Build AI Agent Using ADK
A short guide on using ADK to build an AI Agent.
11/28/20252 min read
What is AI Agent?
A large language model (LLM) is a static model that learns patterns in language from training data and then predicts the next token in a sequence in a probabilistic way. On its own, it can’t take real-world actions, such as calling an API, invoking a function, querying a database, or searching for real-time information. You can think of it as an intelligent “brain.” An AI agent is this intelligent brain powered by hands. It combines the reasoning capabilities of an LLM with the ability to act in the world through tools, code, and external systems. In other words, an AI agent can both think and act to help people achieve their goals and complete tasks end-to-end.
High-Level Overview of ADK Architecture
ADK is an agent development kit built by Google. It helps developers build AI agents much more easily and quickly. At a high level, an AI agent in ADK follows a loop of events:
Take the latest input (user message + prior context).
Send it to the model.
Let the model either respond with final text or issue a structured tool call.
Execute the tool and capture the result.
Append that result back into the agent’s context.
Repeat until the model produces a final answer.
In this architecture, the LLM is the brain. It consumes the current history (conversation, tool results, system instructions) and produces a response. This response can be plain text or a structured tool call. The LLM's internal thought process is often exposed as a special structured text field, which is invaluable for debugging the agent's decision-making.
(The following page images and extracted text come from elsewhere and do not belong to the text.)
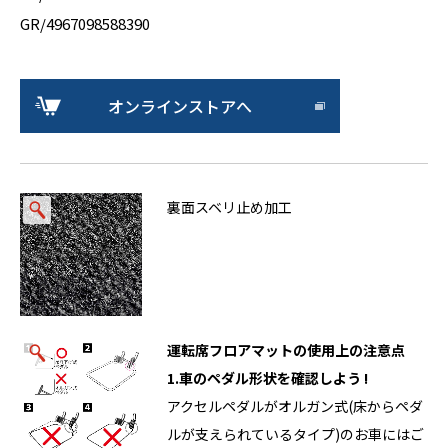
GR/4967098588390
オンラインストアへ
裏面スベリ止め加工
運転席フロアマットの使用上の注意点
1.車のペダル形状を確認しよう !
アクセルペダルがオルガン式(床からペダ
ルが支えられているタイプ)のお車にはご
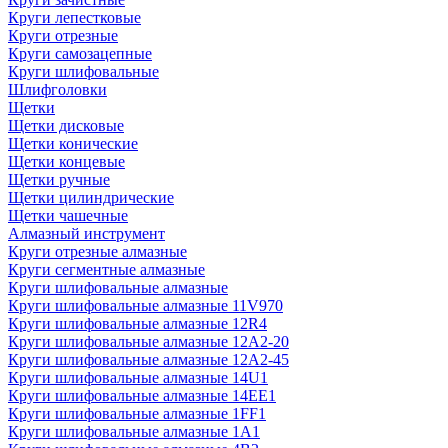
Круги лепестковые
Круги отрезные
Круги самозацепные
Круги шлифовальные
Шлифголовки
Щетки
Щетки дисковые
Щетки конические
Щетки концевые
Щетки ручные
Щетки цилиндрические
Щетки чашечные
Алмазный инструмент
Круги отрезные алмазные
Круги сегментные алмазные
Круги шлифовальные алмазные
Круги шлифовальные алмазные 11V970
Круги шлифовальные алмазные 12R4
Круги шлифовальные алмазные 12А2-20
Круги шлифовальные алмазные 12А2-45
Круги шлифовальные алмазные 14U1
Круги шлифовальные алмазные 14ЕЕ1
Круги шлифовальные алмазные 1FF1
Круги шлифовальные алмазные 1А1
The models are configured with a list of available tools (their signatures) and decide which one to call based on the user's goal.
Tools are the hands. They allow the Agent to overcome the LLM's limitations (e.g., retrieving real-time data, running code, accessing private APIs). When the LLM calls a function, the Tool executes the corresponding external command and returns the raw results.
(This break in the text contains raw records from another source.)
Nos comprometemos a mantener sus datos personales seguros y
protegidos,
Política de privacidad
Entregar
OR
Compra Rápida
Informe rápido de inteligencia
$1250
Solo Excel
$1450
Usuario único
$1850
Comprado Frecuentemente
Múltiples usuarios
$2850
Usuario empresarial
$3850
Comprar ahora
Runner is the orchestrator. It oversees the Agentic Loop and manages the entire invocation (a single turn of conversation).
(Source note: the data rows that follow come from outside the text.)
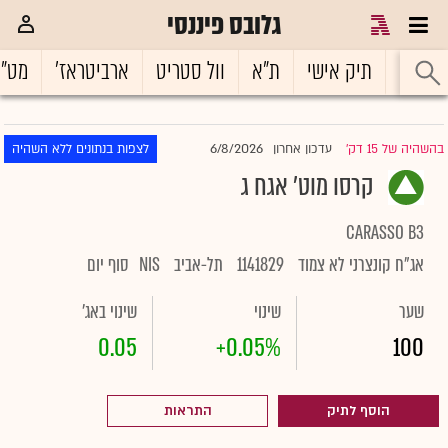
גלובס פיננסי
ראשי
תיק אישי
ת"א
וול סטריט
ארביטראז'
מט"
6/8/2026
בהשהיה של 15 דק'
עדכון אחרון
לצפות בנתונים ללא השהיה
|
קרסו מוט' אגח ג
CARASSO B3
אג"ח קונצרני לא צמוד
1141829
תל-אביב
NIS
סוף יום
שער
שינוי
שינוי באג'
0.05
+0.05%
100
הוסף לתיק
התראות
Event Management: Every action—from the user's input, LLM response, to the tool's final result—is recorded as an Event. The Runner’s job is to read the latest event and decide the next step.
Execution Control (The Interrupt): When the Runner detects a Function Call Event, it immediately interrupts the LLM's stream, executes the required external tool, collects the results, and submits those results back to the LLM to continue its process.
History Management: It actively manages the conversation History by appending new Events and, if configured, trimming or summarizing old context to keep the prompt size manageable.
Session is the file system. It is the durable record of the conversation. It acts as the filesystem for a specific user interaction, storing every Event and the current state of the Agent. An event is the basic unit of communication representing things that happen during a session (user message, agent reply, tool use), forming the conversation history.
Because the LLM streams its output in small fragments (tokens for text, argument chunks for function calls), the Aggregator acts as the Interpreter and Reassembler. Its role is to:
Stitch: Collect all fragmented tokens and arguments and reassemble them into complete, usable objects (like a full, valid FunctionCall command).
Order: Ensure content is delivered to the Runner in the correct sequence, especially when switching between text and structured data.
By combining these components, the ADK creates a robust, reliable, and observable framework for building intelligent, self-directed AI agents.